**Task to carry out**
Reprint all records below exactly. No images.
--- Data extracts ---
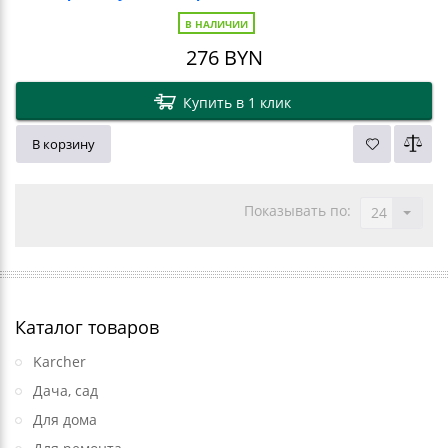
В НАЛИЧИИ
276
BYN
Купить в 1 клик
В корзину
Показывать по:
24
Каталог товаров
Karcher
Дача, сад
Для дома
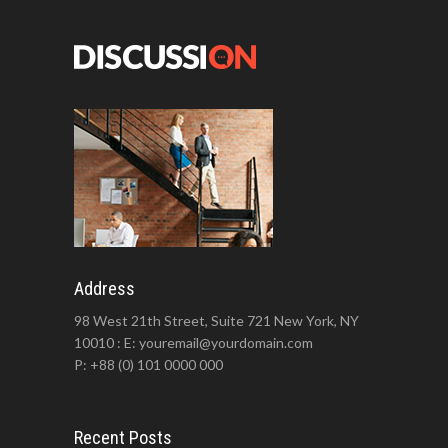
Address
98 West 21th Street, Suite 721 New York, NY
10010 : E: youremail@yourdomain.com
P: +88 (0) 101 0000 000
Recent Posts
---
**Exercise output**
В НАЛИЧИИ
276
BYN
Купить в 1 клик
В корзину
Показывать по:
24
Каталог товаров
Karcher
Дача, сад
Для дома
Address
98 West 21th Street, Suite 721 New York, NY
10010 : E: youremail@yourdomain.com
P: +88 (0) 101 0000 000
Recent Posts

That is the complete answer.